(Beginning of Dataset extract)

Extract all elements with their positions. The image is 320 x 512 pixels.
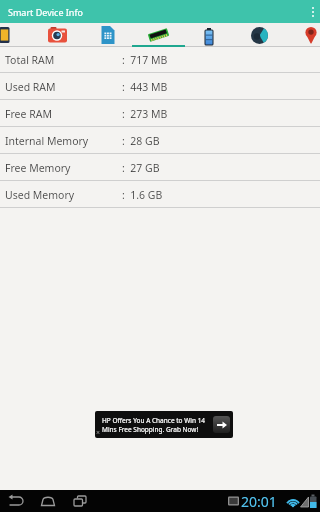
- button[interactable]: [0, 23, 45, 47]
- button[interactable]: [136, 23, 182, 47]
- staticText: : 443 MB: [122, 80, 168, 94]
- staticText: Used Memory: [5, 188, 75, 202]
- staticText: : 1.6 GB: [122, 188, 163, 202]
- staticText: : 273 MB: [122, 107, 168, 121]
- button[interactable]: [62, 490, 124, 512]
- button[interactable]: [0, 490, 62, 512]
- staticText: ×: [96, 428, 101, 438]
- staticText: : 27 GB: [122, 161, 160, 175]
- button[interactable]: Free RAM: [0, 100, 320, 127]
- button[interactable]: [228, 23, 274, 47]
- staticText: Internal Memory: [5, 134, 89, 148]
- button[interactable]: Free Memory: [0, 154, 320, 181]
- staticText: HP Offers You A Chance to Win 14: [102, 416, 206, 425]
- staticText: Total RAM: [5, 53, 55, 67]
- staticText: Free Memory: [5, 161, 71, 175]
- button[interactable]: HP Offers You A Chance to Win 14: [95, 411, 233, 438]
- staticText: Used RAM: [5, 80, 56, 94]
- button[interactable]: [312, 7, 314, 17]
- button[interactable]: [274, 23, 320, 47]
- button[interactable]: Total RAM: [0, 47, 320, 73]
- staticText: : 28 GB: [122, 134, 160, 148]
- button[interactable]: [182, 23, 228, 47]
- staticText: : 717 MB: [122, 53, 168, 67]
- button[interactable]: [90, 23, 136, 47]
- button[interactable]: [45, 23, 90, 47]
- staticText: Mins Free Shopping. Grab Now!: [102, 425, 199, 434]
- button[interactable]: Used Memory: [0, 181, 320, 208]
- staticText: Smart Device Info: [8, 6, 83, 18]
- staticText: 20:01: [241, 492, 277, 511]
- button[interactable]: Used RAM: [0, 73, 320, 100]
- button[interactable]: Internal Memory: [0, 127, 320, 154]
- staticText: Free RAM: [5, 107, 52, 121]
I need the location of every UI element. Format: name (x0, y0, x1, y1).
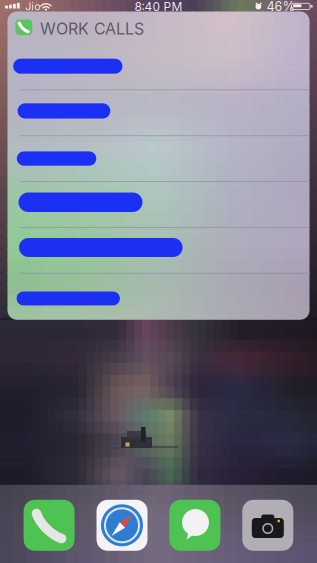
button[interactable]: Messages (0, 0, 317, 563)
staticText: Jio (25, 0, 40, 13)
button[interactable]: Phone (0, 0, 317, 563)
button[interactable]: Work Calls widget (0, 0, 317, 563)
staticText: 46% (266, 0, 294, 14)
button[interactable]: Safari (0, 0, 317, 563)
button[interactable]: Camera (0, 0, 317, 563)
staticText: 8:40 PM (135, 0, 183, 14)
staticText: WORK CALLS (40, 19, 144, 38)
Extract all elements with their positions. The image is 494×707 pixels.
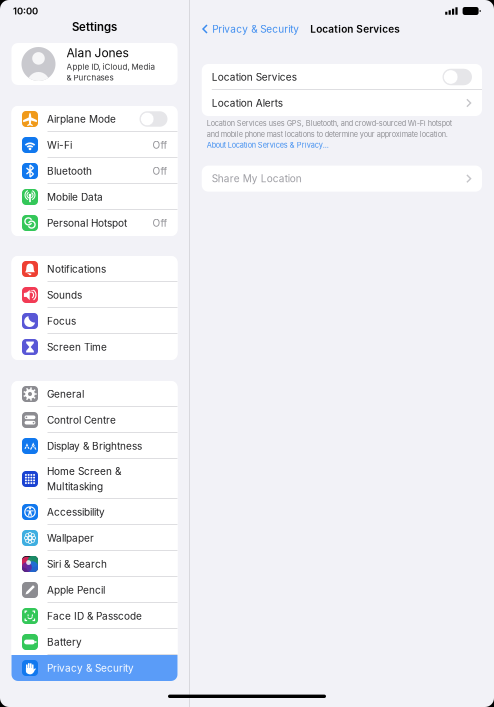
button[interactable]: Wi-Fi [12,132,178,158]
staticText: Display & Brightness [47,440,142,452]
button[interactable]: Privacy & Security [202,22,299,36]
staticText: Airplane Mode [47,113,116,125]
staticText: Control Centre [47,414,116,426]
button[interactable]: Sounds [12,282,178,308]
button[interactable]: Home Screen & [12,459,178,499]
staticText: Privacy & Security [212,23,299,35]
button[interactable]: Siri & Search [12,551,178,577]
button[interactable]: Battery [12,629,178,655]
staticText: Share My Location [212,173,302,185]
staticText: Notifications [47,263,106,275]
button[interactable]: Screen Time [12,334,178,360]
staticText: Off [152,217,168,229]
staticText: Location Alerts [212,97,283,109]
staticText: Mobile Data [47,191,103,203]
staticText: Apple Pencil [47,584,105,596]
staticText: Face ID & Passcode [47,610,142,622]
button[interactable]: Notifications [12,256,178,282]
button[interactable]: Wallpaper [12,525,178,551]
staticText: Focus [47,315,76,327]
staticText: Alan Jones [66,46,128,60]
button[interactable]: Bluetooth [12,158,178,184]
staticText: General [47,388,84,400]
staticText: Apple ID, iCloud, Media [66,62,154,72]
button[interactable]: Display & Brightness [12,433,178,459]
staticText: Sounds [47,289,82,301]
staticText: Wi-Fi [47,139,72,151]
staticText: Bluetooth [47,165,92,177]
staticText: Screen Time [47,341,107,353]
button[interactable]: General [12,381,178,407]
staticText: Wallpaper [47,532,94,544]
staticText: Personal Hotspot [47,217,127,229]
button[interactable]: Airplane Mode [12,106,178,132]
staticText: 10:00 [13,5,38,17]
button[interactable]: Share My Location [202,166,482,192]
button[interactable]: About Location Services & Privacy... [207,141,329,150]
staticText: About Location Services & Privacy... [207,141,329,150]
button[interactable]: Face ID & Passcode [12,603,178,629]
staticText: Privacy & Security [47,662,134,674]
staticText: Location Services [310,23,399,35]
staticText: Accessibility [47,506,105,518]
staticText: Multitasking [47,480,103,493]
button[interactable]: Control Centre [12,407,178,433]
staticText: Siri & Search [47,558,107,570]
button[interactable]: Apple Pencil [12,577,178,603]
button[interactable]: Location Alerts [202,90,482,116]
staticText: Battery [47,636,82,648]
button[interactable]: Personal Hotspot [12,210,178,236]
staticText: Location Services uses GPS, Bluetooth, a… [207,119,452,128]
staticText: Off [152,165,168,177]
button[interactable]: Location Services [202,64,482,90]
button[interactable]: Privacy & Security [12,655,178,681]
button[interactable]: Alan Jones [12,43,178,85]
button[interactable]: Mobile Data [12,184,178,210]
staticText: Off [152,139,168,151]
staticText: Location Services [212,71,297,83]
button[interactable]: Focus [12,308,178,334]
staticText: & Purchases [66,73,114,82]
staticText: Home Screen & [47,465,121,478]
staticText: and mobile phone mast locations to deter… [207,130,448,139]
button[interactable]: Accessibility [12,499,178,525]
staticText: Settings [72,20,117,34]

(End of Dataset extract)

» Work required
Bring together all lines of the entries above in which the string "Brightness" occurs.

» Answer box
staticText: Display & Brightness [47,440,142,452]
button[interactable]: Display & Brightness [12,433,178,459]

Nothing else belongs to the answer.